Die dritte Epoche des Plattlers setzte um die Mitte des vorigen Jahrhunderts im bayrischen Oberland ein, als einige Burschen die Publikumswirksamkeit des Schuhplattlers entdeckten. Mehr und mehr wandte sich die Bedeutung des Schuhplattlers vom Werbetanz zum Schautanz. Jeder Werbetanz trägt ja den Kern eines Schautanzes in sich. Den er soll gesehen "geschaut" werden, ob vom Dirndl oder vom Publikum. Die Vereine greifen nun ab 1883 diese Form des Schuhplattlers auf und praktizieren sie bis heute.

Heute wird in ganz Österreich geplattelt. In jedem Bundesland von Vorarlberg bis Wien haben die Vereine den Tanz "Schuhplattler" aufgegriffen und pflegen ihn bis heute.

Auch in unserem Verband, dem Verband der Heimat und Trachtenvereine Linz und Umgebung wird diese Tradition gepflegt. Von den 35 angeschlossenen Vereinen haben rund die Hälfte eine Plattlergruppe. Wobei jede Gruppe seine eigenen für den Heimatort spezifischen Plattler hat, die bei verschiedenen Anlässen aufgeführt werden.

Die sogenannten Verbandsplattler, Linzerbua, Schneeberge und Steffl sind aber im ganzen Gebiet gleich. Immer wenn sich befreundete Vereine bei diversen Veranstaltungen treffen, könne diese drei miteinander aufgeführt werden.Die Beschreibung dieser drei Plattler findet ihr weiter unten.

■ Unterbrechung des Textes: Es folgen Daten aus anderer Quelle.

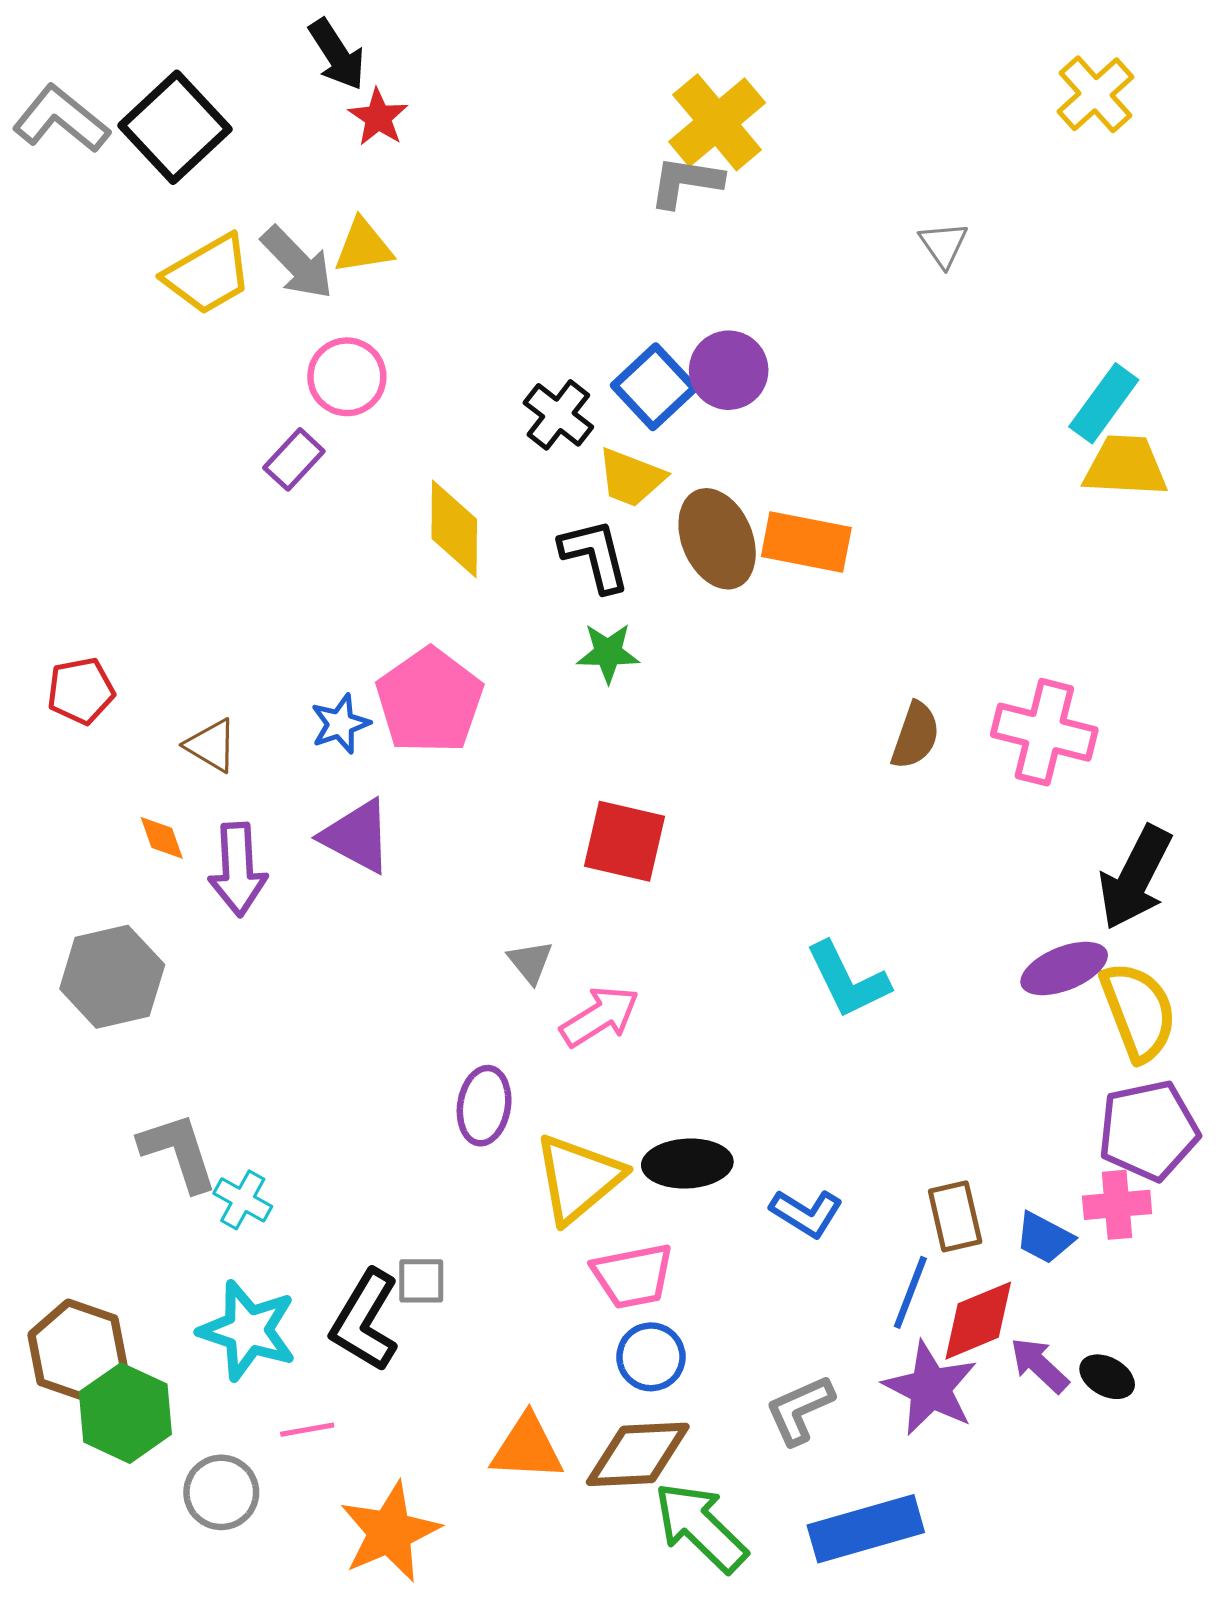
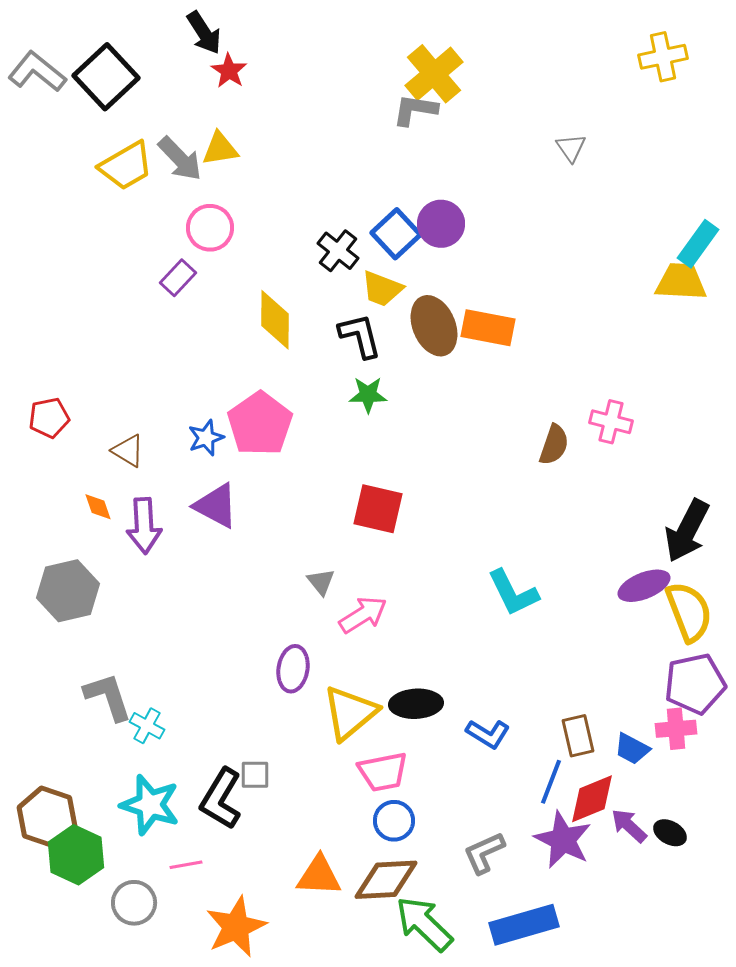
yellow cross: (1096, 94) -> (663, 57), turned 30
cyan rectangle: (1104, 403) -> (698, 244), moved
pink cross: (1044, 732) -> (611, 422), moved, size x0.7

Der Verband ist steht’s bestrebt die Tradition des Schuhplattelns in ihren Ursprüngen zu erhalten. Er bietet dazu regelmäßig Schulungen und Plattlerseminare an. Dort können die Mitglieder neue Plattler erlernen, alte auffrischen und etwas über den geschichtlichen Hintergrund erfahren. Auch die Musiker werden dort geschult. Weiters besteht die Möglichkeit die Vorplattler des Verbandes zu einem Vereinsbesuch einzuladen.

Wie bereits erwähnt wird der Schuhplattler immer mehr zu einem Schauplattler. Der Fremdenverkehr hat dazu wohl nicht unbeträchtlich beigetragen. Selbstverständlich sollten wir unsere Tänze mit den Gästen die sich für unsere Heimat - unsere Tradition - interessieren teilen. Wenn wir die Plattler aber verändern nur damit sie auf die Gäste spektakulärer wirken, sind wir dabei unsere Tradition zu verkaufen. An erster Stelle sollte immer die Brauchtumspflege und die eigene Freude am Schuhplatteln stehen und nicht die Vermarktung und Wirtschaftlichkeit unserer Tätigkeit. Wenn wir uns darauf besinnen wird dem Schuhplattler auch weiterhin ein Platz in unseren Herzen sicher sein. Ich bin überzeugt, dass wir langfristig damit auch bei den Urlaubsgästen einen besseren Eindruck hinterlassen. Arbeiten wir in diesem Sinne weiter, dann können wir stolz auf unser Jahrhunderte altes Brauchtum sein.